Hint: for 13B model, 16-bit inference consumes 30G VRAM with a single GPU, 8-bit inference consumes 16G, and 4-bit inference consumes 9G.

After that, input the text prompt and then the image path. For example，

- Please input your prompt: Where can the driver see the car speed in this image? Please output segmentation mask.
- Please input the image path: imgs/example1.jpg

- Please input your prompt: Can you segment the food that tastes spicy and hot?
- Please input the image path: imgs/example2.jpg

Deployment

CUDA_VISIBLE_DEVICES=0 python app.py --version='xinlai/LISA-13B-llama2-v1 --load_in_4bit'
CUDA_VISIBLE_DEVICES=0 python app.py --version='xinlai/LISA-13B-llama2-v1-explanatory --load_in_4bit'

By default, we use 4-bit quantization.

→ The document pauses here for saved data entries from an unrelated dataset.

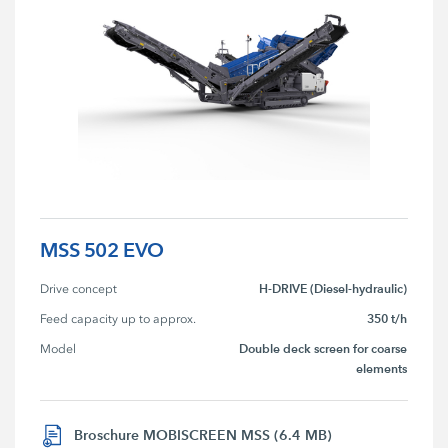
MSS 502 EVO
H-DRIVE (Diesel-hydraulic)
Drive concept
350 t/h
Feed capacity up to approx.
Double deck screen for coarse
Model
elements
Broschure MOBISCREEN MSS (6.4 MB)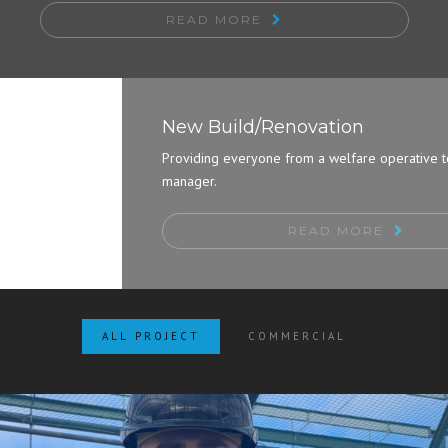
READ MORE
New Build/Renovation
Providing everyone from a welfare operative to a site
manager.
READ MORE
ALL PROJECT
COMMERCIAL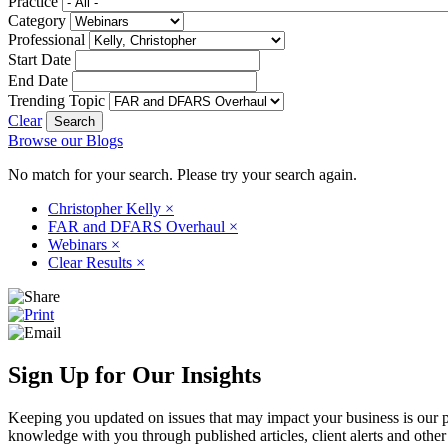
Practice
Category
Professional
Start Date
End Date
Trending Topic
Clear
Browse our Blogs
No match for your search. Please try your search again.
Christopher Kelly
×
FAR and DFARS Overhaul
×
Webinars
×
Clear Results
×
Sign Up for Our Insights
Keeping you updated on issues that may impact your business is our pri
knowledge with you through published articles, client alerts and other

Feel free to delete the --load_in_4bit argument for 16-bit inference or replace it with --load_in_8bit argument for 8-bit inference.

Dataset

In ReasonSeg, we have collected 1218 images (239 train, 200 val, and 779 test). The training and validation sets can be download from this link.

Each image is provided with an annotation JSON file:

image_1.jpg, image_1.json
image_2.jpg, image_2.json
...
image_n.jpg, image_n.json

Important keys contained in JSON files:

- "text": text instructions.
- "is_sentence": whether the text instructions are long sentences.
- "shapes": target polygons.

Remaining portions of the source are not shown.